Initially, that feeling of being cut off from the real world was all consuming. When I left Random House and my first posting came through, I walked from home to my new office and started as an Intelligence Analyst. In due course I would go on to become an MI5 officer co-ordinating various counter terrorist operations. It was imperative that the team worked as a cohesive unit. I increasingly only socialised with other officers and developed several close friendships as it had become virtually impossible to have a life in my old world. We all talked the same ‘in house’ language and if anyone overheard snatches of our conversations they would have been hard pressed to work out what was being discussed.

Most of the operations we tackled were very fast-paced and officers are required to work around the clock on those occasions; if things go well and a terrorist threat is nipped in the bud, you might crash into bed, absolutely bushed and get up later to find hardly a mention of it on the news or in the papers. You’re so proud of your efforts and the damage to property and loss of life that was prevented, yet nobody knows about it and you certainly can’t share your contributions with anyone. Those were the times when I felt most isolated.

We didn’t always get it right; if you missed something, the tiniest scrap of information that just might have avoided a bomb going off, people dying, that’s when you feel frustrated, angry and above all guilty.

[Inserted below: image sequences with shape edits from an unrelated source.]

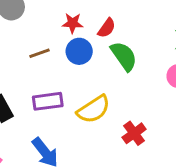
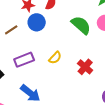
green semicircle: (124, 56) -> (81, 25), moved
yellow semicircle: (94, 109) -> (55, 58), size x0.6

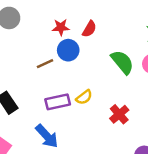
brown line: (11, 30) -> (45, 64), moved
purple rectangle: (24, 60) -> (58, 102), moved

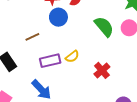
brown line: (45, 64) -> (32, 37), moved

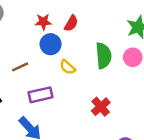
green semicircle: (104, 27) -> (104, 56), turned 35
yellow semicircle: (72, 57) -> (68, 67), moved, turned 80

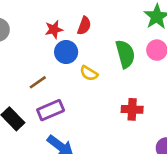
purple rectangle: (40, 95) -> (51, 110), moved
red cross: (101, 107) -> (132, 109), turned -36

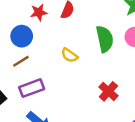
blue circle: (66, 52) -> (22, 36), moved
red cross: (132, 109) -> (108, 91), turned 36

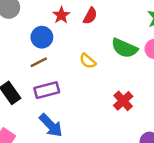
red star: (39, 12) -> (61, 15), turned -30
green semicircle: (105, 39) -> (124, 48), turned 120

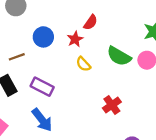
red star: (61, 15) -> (75, 39), moved
brown line: (39, 62) -> (17, 57), moved
purple rectangle: (47, 90) -> (42, 87), turned 35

In 2005 we were inundated with new recruits, training and new initiatives; the terrorist threat on the streets of the UK had been ramped up; the government’s reply was to pile more and more work onto us. We were stretched to breaking point.

I had been assigned to a team investigating the threat of a terrorist attack in ’04; two of the suicide bombers who carried out the July London bombings had appeared on the fringes of that operation. We had surveillance photos of them but we had not identified them or followed up in any detail as they appeared to be petty criminals, not involved in attack planning. There was no reason to believe that they would do what they did. We finished up the ’04 investigation with arrests of the main protagonists and switched our attention to another item on our ever growing list.

Hindsight is a great thing; every day I wonder what my life would have been like if we’d put those two bit part players under the microscope. Over Christmas at the end of that year I went to several parties with friends and colleagues from the service. I had a little too much to drink and slipped on an icy pavement as we left about the seventh bar; one of my friends helped me get to the closest Emergency Department where I was seen by a young doctor.

He judged my ankle was badly sprained and that I would be suffering from a hangover in the morning. As he held my ankle gently and looked into my eyes I felt something I’d never felt before.”

“Cold hands?” Colin asked mischievously.

Athena glared at him and continued.

“Despite the problems that my job would pose and the unsocial hours that he undoubtedly worked, I was dead set on seeing him again. We started dating in the New Year and by the end of June we were engaged. I can’t reveal his name for obvious security reasons but I loved him dearly.